Will – Intestate – Power of Attorney

We maintain that the starting point for the proper organisation of your assets and your succession plan is the consideration of:

  • A Will
  • Power of Attorney
  • Enduring Power of Attorney

What is a Will?

A will is a witnessed document that sets out in writing the deceased’s wishes for his or her possessions, (called his or her ‘estate’), after death.

Reasons for making a will

It is important for you to make a will because if you do not, and die without a will, the law on intestacy decides what happens to your property. A will can ensure that proper arrangements are made for your dependents and that your property is distributed in the way you wish after you die, subject to certain rights of spouses/civil partners and children.

It is also advisable to complete and keep updated a list of your assets. It will make it easier to identify and trace your assets after you die. You should keep the list in a safe place (home safe, Solicitors office etc.).

What happens if you die having made a will?

A person who dies having made a valid will is said to have died ‘testate‘.

If you die testate, then all your possessions will be distributed in the way you set out in your will. It is the job of the executor or executors you named in your will to make sure this happens. An executor can also be a beneficiary under the will.

After you die, somebody will organise your estate, by identifying your assets and possessions, paying any debts you owe and then distributing what is left to the people who are entitled to it. If you have arranged a will before you die, one or more of the executors you named in your will usually has to get legal permission from the Probate Office or the District Probate Registry for the area in which you lived at the time of death to do this. Permission comes in the form of a document called a Grant of Representation.

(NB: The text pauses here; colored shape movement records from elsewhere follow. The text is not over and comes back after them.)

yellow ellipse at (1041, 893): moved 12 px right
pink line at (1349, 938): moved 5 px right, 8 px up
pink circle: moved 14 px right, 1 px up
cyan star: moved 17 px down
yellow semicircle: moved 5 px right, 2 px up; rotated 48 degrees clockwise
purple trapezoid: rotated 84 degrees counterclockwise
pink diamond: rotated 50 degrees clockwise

If you did not name any executors in your will or if the executors are unable or unwilling to apply for a Grant of Representation, documents called Letters of Administration (With Will) are issued. When your estate is distributed, the legal rights of your spouse/civil partner and children, if any, will be fulfilled first after any debts are paid before any other gifts are considered.

What happens if you die without a will or your will is invalid?

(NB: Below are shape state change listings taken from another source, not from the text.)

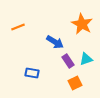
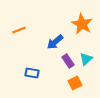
orange line: moved 1 px right, 3 px down
blue arrow: rotated 108 degrees clockwise
cyan triangle: rotated 24 degrees counterclockwise
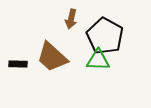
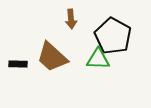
brown arrow: rotated 18 degrees counterclockwise
black pentagon: moved 8 px right
green triangle: moved 1 px up
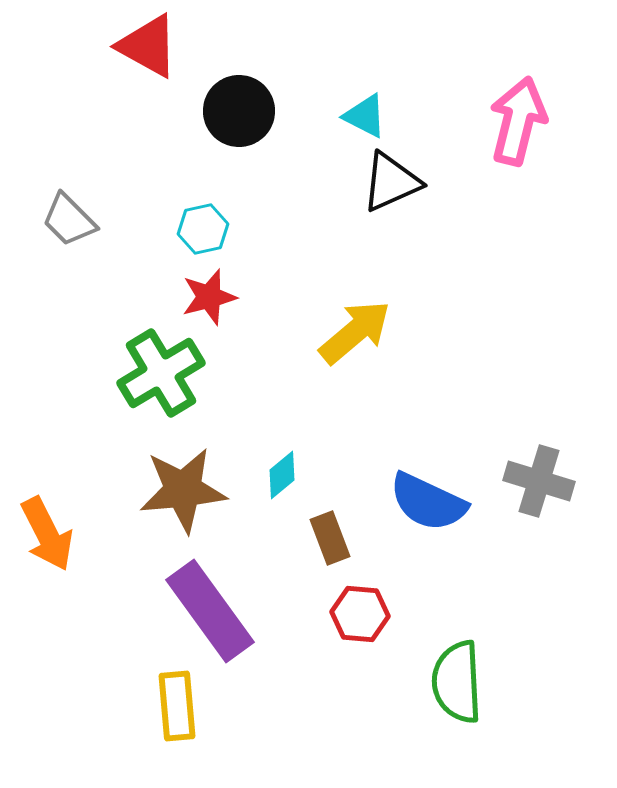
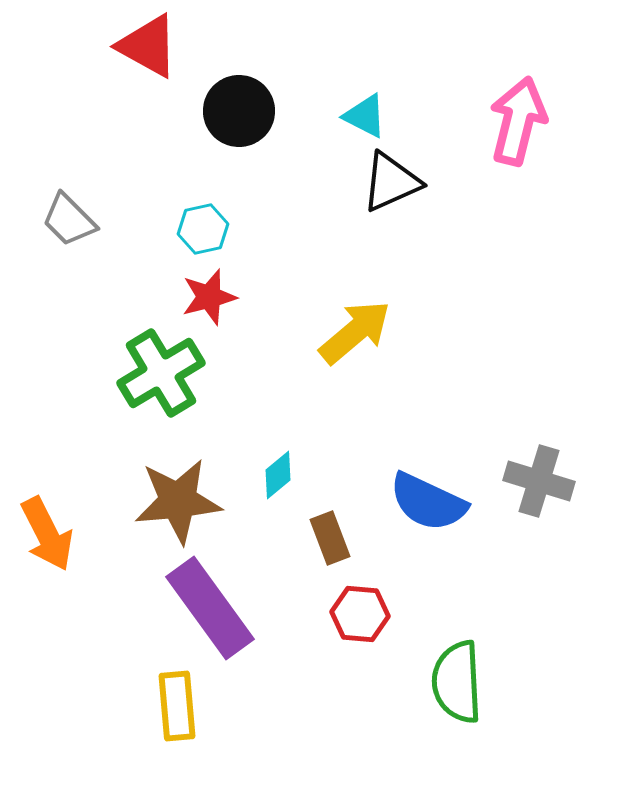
cyan diamond: moved 4 px left
brown star: moved 5 px left, 11 px down
purple rectangle: moved 3 px up
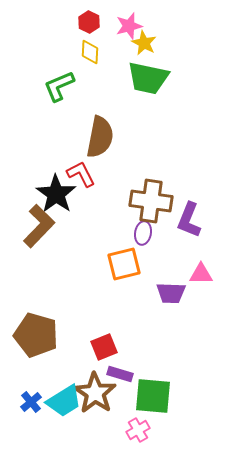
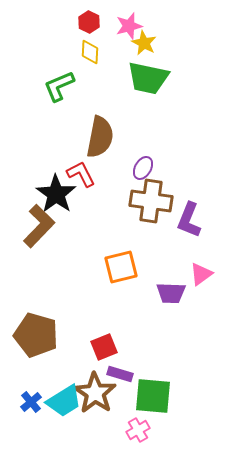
purple ellipse: moved 65 px up; rotated 20 degrees clockwise
orange square: moved 3 px left, 3 px down
pink triangle: rotated 35 degrees counterclockwise
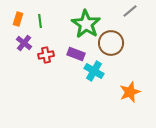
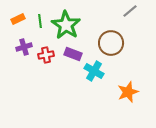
orange rectangle: rotated 48 degrees clockwise
green star: moved 20 px left, 1 px down
purple cross: moved 4 px down; rotated 35 degrees clockwise
purple rectangle: moved 3 px left
orange star: moved 2 px left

A person who dies without a will is said to have died ‘intestate‘. If you die intestate, this means your estate, is distributed in accordance with the law by an administrator. To do this, the administrator needs permission in the form of a Grant of Representation. When a person dies without a will or when their will is invalid, this Grant is issued as Letters of Administration by the Probate Office or the District Probate Registry for the area in which the person lived at the time of death.

It is therefore highly advisable that you organise your Will if you have not done so already.

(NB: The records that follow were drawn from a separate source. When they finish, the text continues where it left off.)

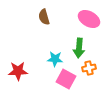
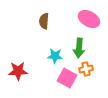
brown semicircle: moved 4 px down; rotated 21 degrees clockwise
cyan star: moved 3 px up
orange cross: moved 3 px left, 1 px down
pink square: moved 1 px right, 1 px up
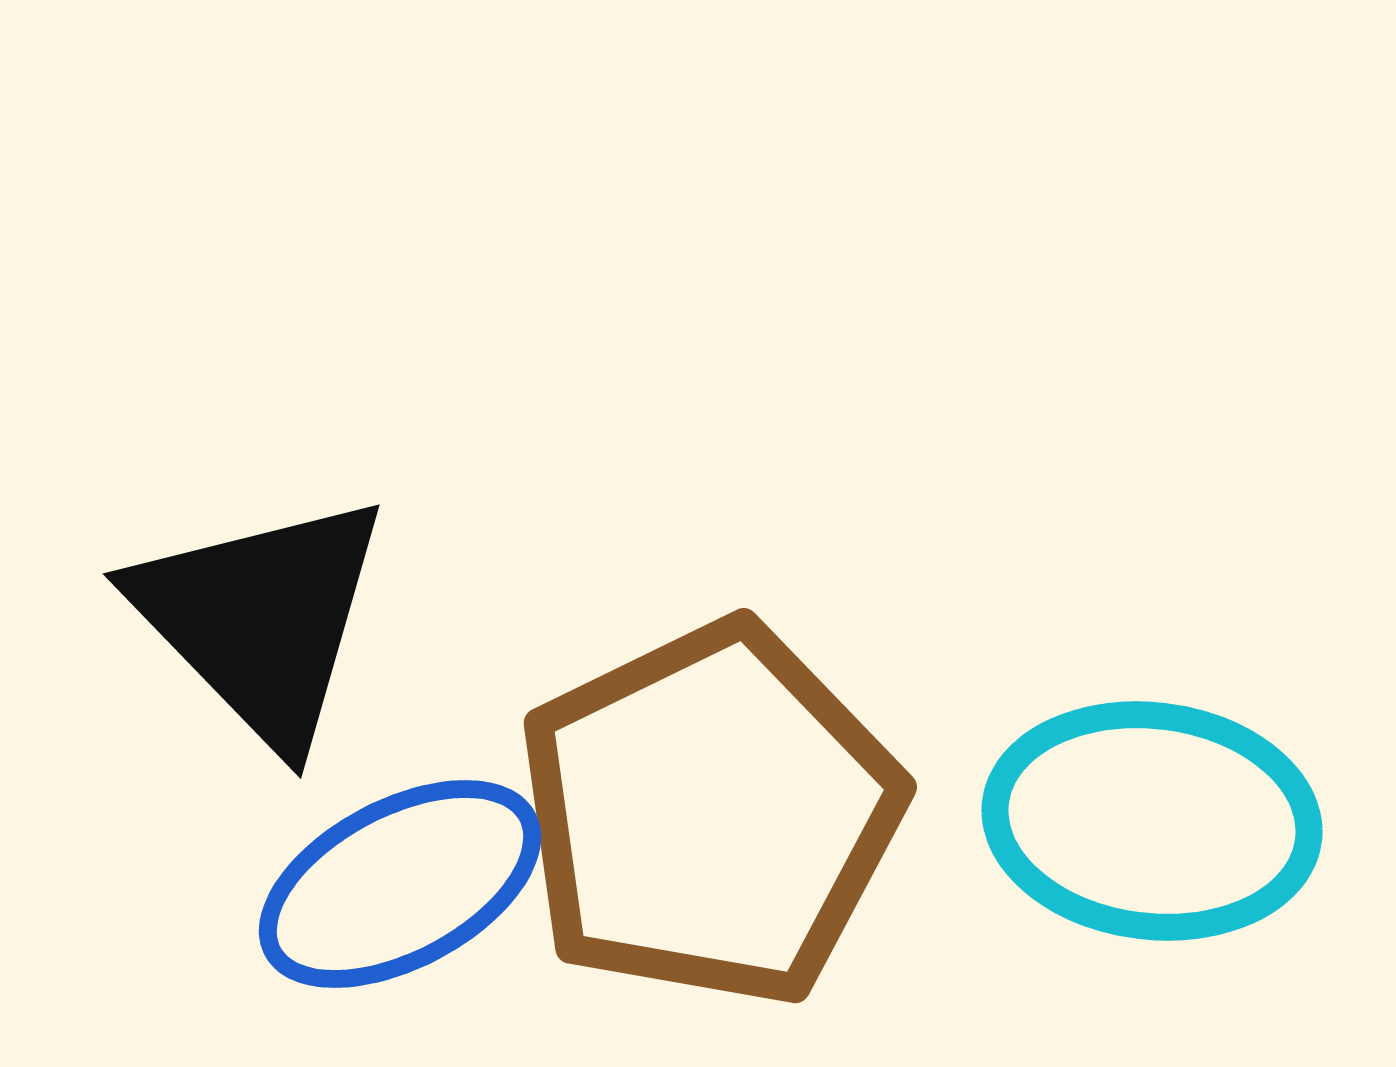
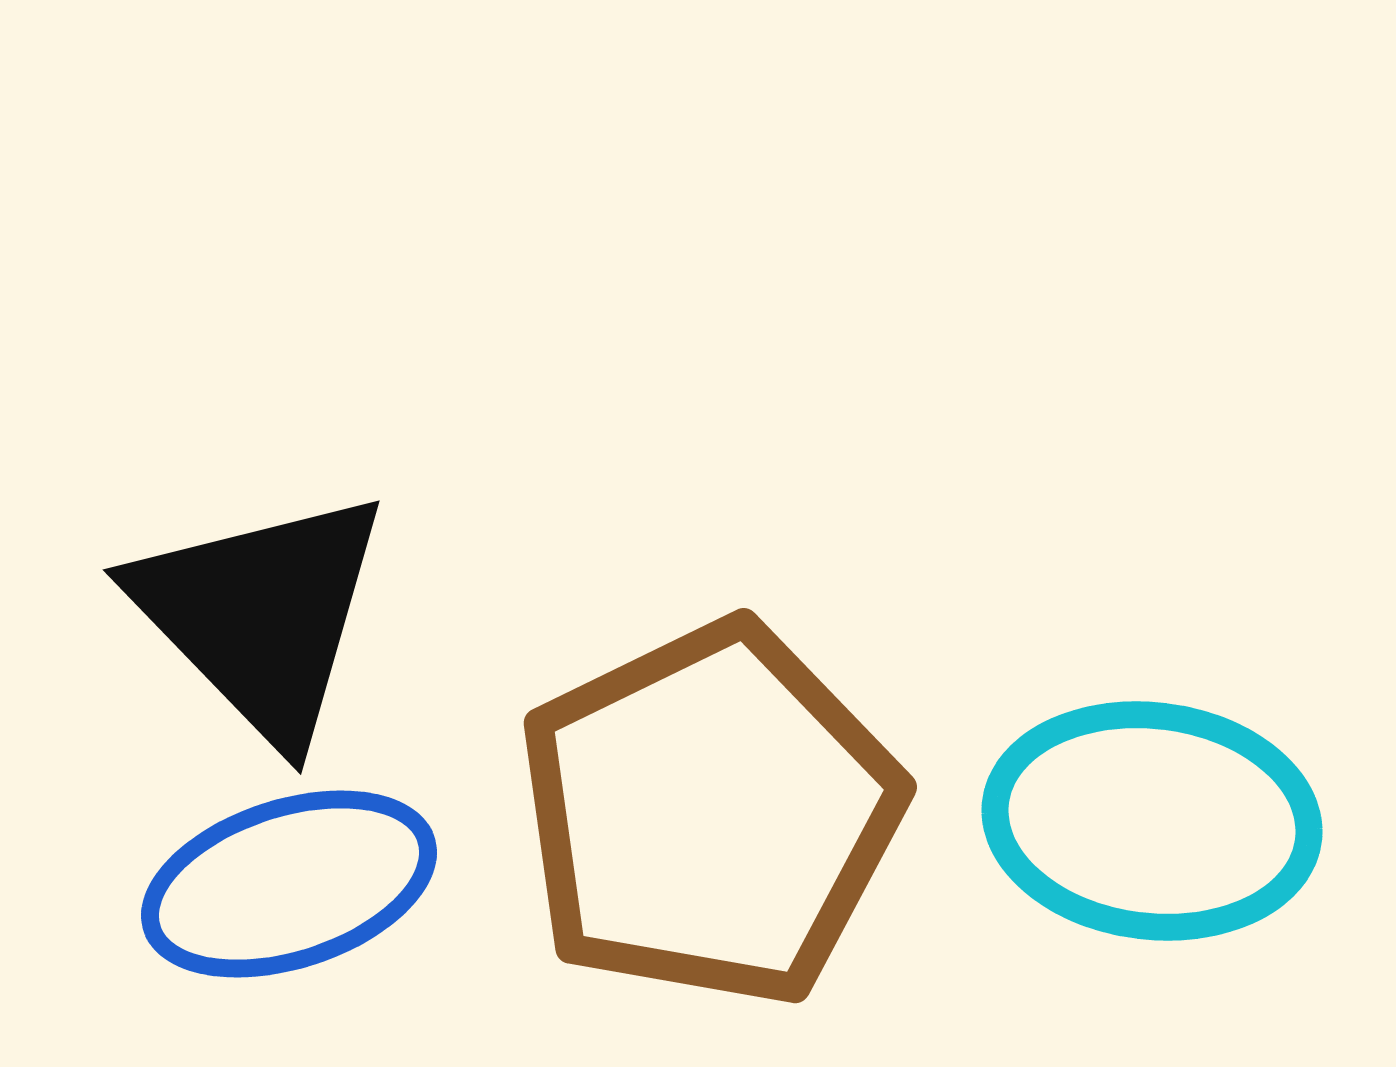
black triangle: moved 4 px up
blue ellipse: moved 111 px left; rotated 10 degrees clockwise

Power of Attorney and Enduring Power of Attorney

Power of attorney is a legal device in Ireland that can be set up by a person (the donor) during his/her life when he/she is in good mental health. It allows another specially appointed person (the attorney) to take actions on the donor’s behalf if he/she is absent, abroad or incapacitated through illness.

If someone in Ireland is mentally incapacitated (for example, because of illness, disability or a progressive degenerative illness), all of their assets and property are normally frozen and cannot be used by anyone else unless they are jointly owned or, someone has power of attorney to deal with their property or money.

In a larger sense, power of attorney is just one of the legal arrangements that you can make during your lifetime, in the event you become incapacitated or unable to deal with your affairs.

Types of power of attorney:

There are two types of power of attorney allowed under Irish law:

  • Power of attorney which gives either a specific or a general power and ceases as soon as the donor becomes incapacitated;
  • Enduring power of attorney which takes effect on the incapacity of the donor.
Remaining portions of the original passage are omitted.